John Ashton

We would all prefer to live in a society where there are not extremes where there is social justice, but even in egalitarian societies there are complications.

When the Black Report was published I was working at the London School of Hygiene. One of the problems with the report was that the recommendations were not prioritised, making it easy for the Conservative government to denounce it.

We need to think about how to make progress. The UN report published yesterday (8th September, 2005) stated that the inequalities in the US are on par with a third world society.

Are policies made since 1997 making an impact? There has been progress and several initiatives such as the Sure Start work. This was modelled on the Head Start programme in the US, which 30 or 40 years later has demonstrated beneficial effects.

Impulses for Public Health reform have not, historically, come from altruistic desire to improve health for health’s sake – but from other reasons such as nationalistic and militaristic reasons. In 1848, throughout Europe there was a fear of insurrection which led to liberal reform in a number of countries. Lessons from the Boer War, when more than a third of working class recruits to the army were found to be unfit for military service led to measures which in due course paved the way for the welfare state. There was fear and the need for a decent army. In 1906, free school meals and milk and the school health service were introduced. The Beveridge report arose from anger over what had happened during the previous twenty years combined with the radicalisation of Second World War conscripts who had been educated during their training. Inter-generational solidarity was generated with previous generations investing for us – can we claim the same solidarity today with either those remaining from that generation or with those generations still to come?

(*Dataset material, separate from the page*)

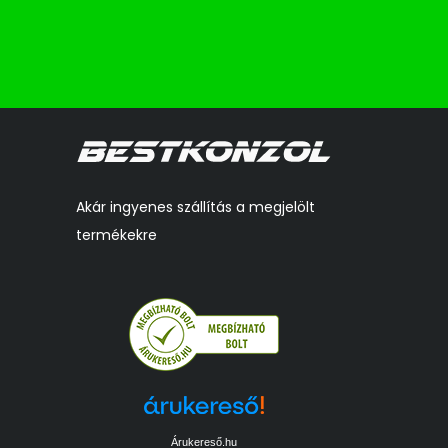
Akár ingyenes szállítás a megjelölt
termékekre
Árukereső.hu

It was Tawney who reflected on the deterioration of socialist parties when they come to power and it will be for historians to evaluate the legacy of the post 1997 Labour administration. I found it ironic that in the 1981 Labour Party Conference, when I moved the health resolution that it was considered old-fashioned to refer to the five giants that underpinned the Beveridge Report – Want, Ignorance, Squalor, Idleness and Disease. There has been a profound shift from universal policies to targeted ones over the past 30 years. This contrasts with the Public Health framework which considers whole populations; and populations at risk; and further sub-populations who are in trouble as a three-tracked approach for health protection and improvement. For example, teenage pregnancy work has to start with a population approach looking at sexual health, relationships and sex before moving onto more targeted work for those at risk or those unwantonly pregnant or suffering from sexually acquired infections. If we are serious about tackling health inequalities, there needs to be a similar three track approach to all government policies which affect health.

A serious question to ask is whether our obsession with mortality statistics suggests that we are continuing to tackle yesterday’s problems whilst life expectancy is an important measure of equality one of the biggest challenges to social justice in the foreseeable future will be the huge differences in quality of life between different geographic areas and social groups particularly in later life.

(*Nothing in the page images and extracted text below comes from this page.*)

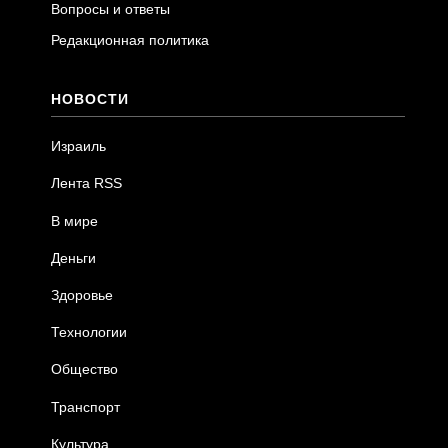
Вопросы и ответы
Редакционная политика
НОВОСТИ
Израиль
Лента RSS
В мире
Деньги
Здоровье
Технологии
Общество
Транспорт
Культура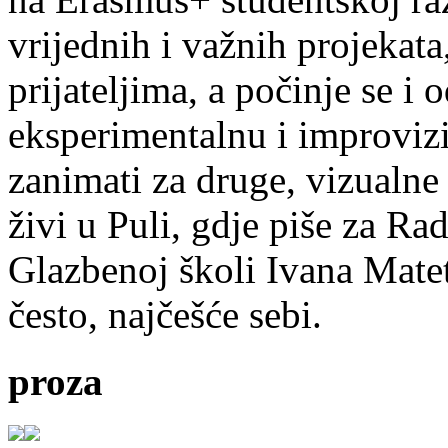
vrijednih i važnih projekata,
prijateljima, a počinje se i 
eksperimentalnu i improvizi
zanimati za druge, vizualne
živi u Puli, gdje piše za Ra
Glazbenoj školi Ivana Mate
često, najčešće sebi.
proza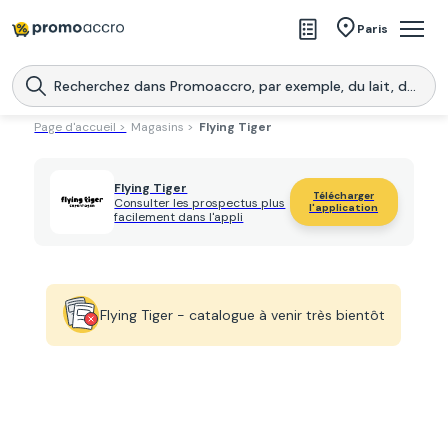
Magasins
Paris
Produits
Centres commerciaux
Page d'accueil >
Magasins >
Flying Tiger
Télécharge l’application
Télécharger
Promoaccro
l'application
Flying Tiger
Télécharger
Consulter les prospectus plus
l'application
facilement dans l'appli
Flying Tiger - catalogue à venir très bientôt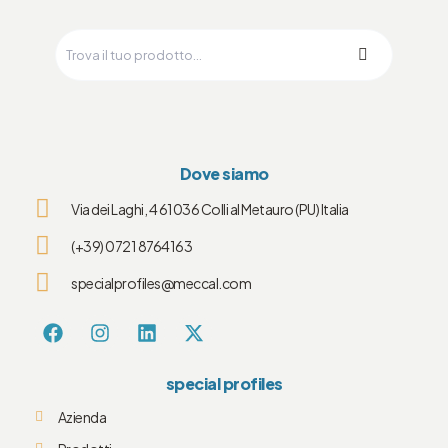
Dove siamo
Via dei Laghi, 4 61036 Colli al Metauro (PU) Italia
(+39) 0721 8764163
specialprofiles@meccal.com
special profiles
Azienda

We need to think in a more rounded way about health inequalities. The issues to be considered include control over the very many different types of resources, such as the environment and social networks which impact on health, not just disposable income. This understanding needs to be translated into policy. Our opportunities lie with: tackling perinatal health; childhood deaths and ill-health especially from accidents and external causes; adult violence and alcohol use; the health of the 50+ population; old age and pensions.

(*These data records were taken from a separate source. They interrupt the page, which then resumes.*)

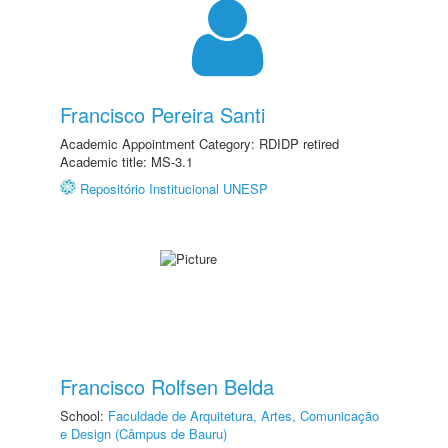
Francisco Pereira Santi
Academic Appointment Category: RDIDP retired
Academic title: MS-3.1
Repositório Institucional UNESP
Francisco Rolfsen Belda
School:
Faculdade de Arquitetura, Artes, Comunicação
e Design (Câmpus de Bauru)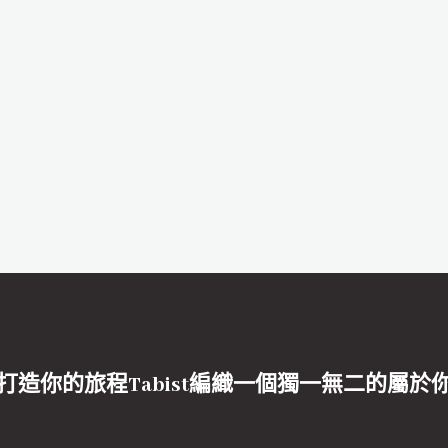
打造你的旅程Tabist編織一個獨一無二的屬於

The Northwest has a large population and the largest concentration of health inequalities in the country. If we cannot meet our targets by 2010, then England cannot arithmetically meet its targets. We are drawn into thrall about risk factors, but what about risk conditions which occur in the various settings of everyday life – the home, the school, the workplace, the natural and built environment? Parental behaviour relating to accidents may not be the key approach to tackling health inequalities. Where is the universal adoption of home zones for residential areas? There are wide differences between social classes 1 to 5 in terms of young boys being killed in accidents. Frequently these depend on the provision of adequate supervision and safe recreation in the areas where people live and the times such as evenings, weekends and the school holidays when youngsters are especially at risk. A narrow medical focus on health doesn’t help us improve this situation.